The Daughter I Couldn't Have

"Courtney is My Mission"


Courtney has generously allowed me to guest blog here. So many people over the years have suggested that I write about my life with Courtney - so here you go! And, be careful what you ask for. HA! Courtney said this is hard because it leaves you vulnerable which I already feel as I start this. I want to share it all or this would be a useless endeavor. I truly believe that nothing is worth doing if you can't be honest and authentic. And I always try to be my true and authentic self so...deep breath...let's do this. 

                                       

I hate the saying, "Everything happens for a reason". It's trite. And I hate trite. But it's also a lie. Because there is no reason - none - that a baby should be born with cystic fibrosis. No. That doesn't "happen for a reason". It's genetic, it's out of their control. And the circumstances that need to come together for two parents to pass on this disease to their unborn child are odds that Vegas would love. 

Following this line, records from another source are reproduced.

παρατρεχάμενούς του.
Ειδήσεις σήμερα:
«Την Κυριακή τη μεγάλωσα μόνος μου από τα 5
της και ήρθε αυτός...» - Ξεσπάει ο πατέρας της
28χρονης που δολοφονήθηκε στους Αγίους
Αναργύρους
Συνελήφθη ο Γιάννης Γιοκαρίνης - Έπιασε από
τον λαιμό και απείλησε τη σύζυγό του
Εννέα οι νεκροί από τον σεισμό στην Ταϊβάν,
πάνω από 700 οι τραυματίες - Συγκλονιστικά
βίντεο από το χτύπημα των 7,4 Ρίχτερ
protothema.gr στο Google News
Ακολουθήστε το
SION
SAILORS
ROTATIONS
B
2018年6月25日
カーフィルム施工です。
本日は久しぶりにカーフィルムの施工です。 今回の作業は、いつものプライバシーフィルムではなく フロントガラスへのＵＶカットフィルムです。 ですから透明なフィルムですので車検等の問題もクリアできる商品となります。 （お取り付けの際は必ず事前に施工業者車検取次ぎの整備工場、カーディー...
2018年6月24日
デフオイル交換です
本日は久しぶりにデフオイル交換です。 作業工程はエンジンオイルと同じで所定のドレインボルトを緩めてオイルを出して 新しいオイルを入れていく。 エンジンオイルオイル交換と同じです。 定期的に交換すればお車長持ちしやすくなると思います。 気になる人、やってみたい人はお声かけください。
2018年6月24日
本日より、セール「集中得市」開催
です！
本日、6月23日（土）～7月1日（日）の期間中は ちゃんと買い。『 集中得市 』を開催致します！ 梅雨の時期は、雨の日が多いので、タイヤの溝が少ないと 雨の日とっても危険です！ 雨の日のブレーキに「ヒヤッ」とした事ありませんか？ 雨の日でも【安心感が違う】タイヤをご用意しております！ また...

One saying I do love though is, "Life is what happens when you're busy making other plans". (And I'm pretty sure I stole that from my dad but....shhhh...don't tell him!) Like most people, I always planned to get married and have my own family. I got married when I was 32 years old and I started to try to have my own family. And it wasn't working. I didn't know at the time that approximately 1 in 8 couples experience infertility. How was this even my life? I ultimately went through 3 IVF (In Vitro Fertilization) cycles and all 3 were devastatingly unsuccessful. BUT...and here's where the "everything happens for a reason" talk might come into play if I subscribed to that theory...I believe there are 3 reasons why I was not meant to be a mother:

 1).  Life is what happened while I was busy making other plans. (*refer to above quote again.)

2).  My then-husband I found out later was cheating on me - even as I went through my 3rd IVF cycle. So I feel very fortunate that I did not have a child with that monster who wore a mask. He's obviously now my ex-husband - thank god.

3).  I was meant to take care of Courtney. If I had my own children, there is no way I could have dedicated my life to making sure that Courtney lives a happy life and that she lives as long as possible, whatever it takes. Because, let's be clear on this, Courtney is my mission. And I don't fail. 

  

So here we are, 24 years later and it's still Courtney and me. I met her when she was 3 months old - a bigger story for another day. But I was told out of the blue one day, "You have a niece and she has cystic fibrosis". Niece? Cystic fibrosis? What the hell is cystic fibrosis? I joined a club I never signed up for and now I am an expert on cystic fibrosis. 

Courtney changed my life from the day I first held her. We bonded that day - ask anyone and they will tell you it's true. I felt it to my core. Courtney has taught me so much about love, courage, humor, kindness, strength, resiliency...and what it feels like to be a mother. I know this because if I could give her my lungs, I would. And I feel like that's a mother's love right there.

Courtney's CF Nurse Coordinator came into her hospital room to see me on Tuesday. She said, "The medical notes from yesterday said that Courtney's mom was at her bedside but I knew it was you". Yes...it's me.